Total sales for the 13 weeks to 26 January were up 11.2 per cent to £655.4m, with store sales up 6.9 per cent to £529.9m. Sales for Sports Direct’s fashion brands, including Republic, USC and Cruise, rose 52.5 per cent to £71.2m.
The retailer says that while it could increase investment in marketing to boost growth, it will hit its full-year profit target of £310m without doing so. It’s gross profit for the 13 weeks increased 14.6 per cent to £280.7m. While Sports Direct does invest in price, it spends relatively little on advertising.
Dave Forsey, chief executive at Sports Direct, says: “Despite tougher comparisons during the period, Sports Direct Retail continues to perform well driven by our on-going focus on exceptional quality, unbeatable value and availability.
“While we retain the ability to invest in margin, inventory and group marketing to deliver long-term sustainable growth, the board is very confident of achieving at least our full year internal EBITDA target of £310m.”

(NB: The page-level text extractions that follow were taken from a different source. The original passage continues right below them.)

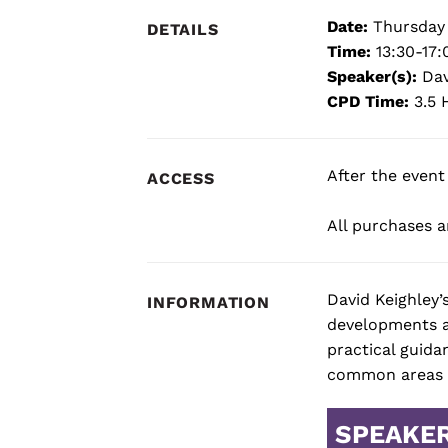
Date:
Thursday 
DETAILS
Time:
13:30-17:
Speaker(s):
Dav
CPD Time:
3.5 
After the event
ACCESS
All purchases ar
David Keighley’
INFORMATION
developments an
practical guida
common areas o
SPEAKE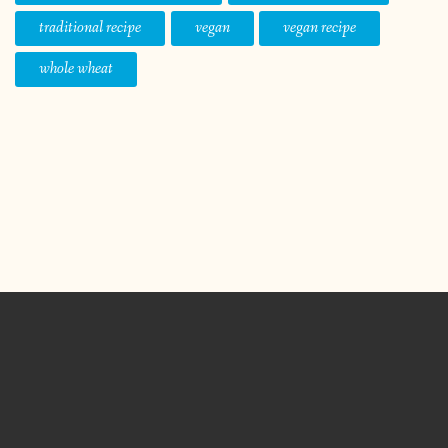
traditional recipe
vegan
vegan recipe
whole wheat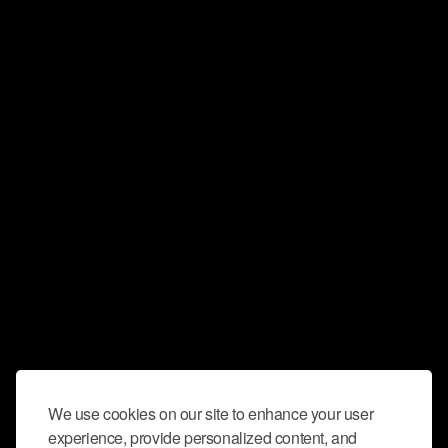
We use cookies on our site to enhance your user
experience, provide personalized content, and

Sports Direct has seen strong growth in recent years on the back of online growth, acquisitions of brands Lillywhites, Donnay and Dunlop and the demise of rivals including JJB Sports. It has 400 stores across the UK and operates in 19 countries across Europe, with plans to expand further across the continent.
Sports Direct gave no update on plans to sign an agreement with Debenhams that could lead to the firm’s brands being sold in the department store. Reports from the Financial Times suggest the two firms met for the second time this week to talk about a possible partnership.
Last month, Sports Direct bought and then sold a 4.6 per cent stake in Debenhams, replacing it with an option to buy shares worth 6.6 per cent of the department store next year.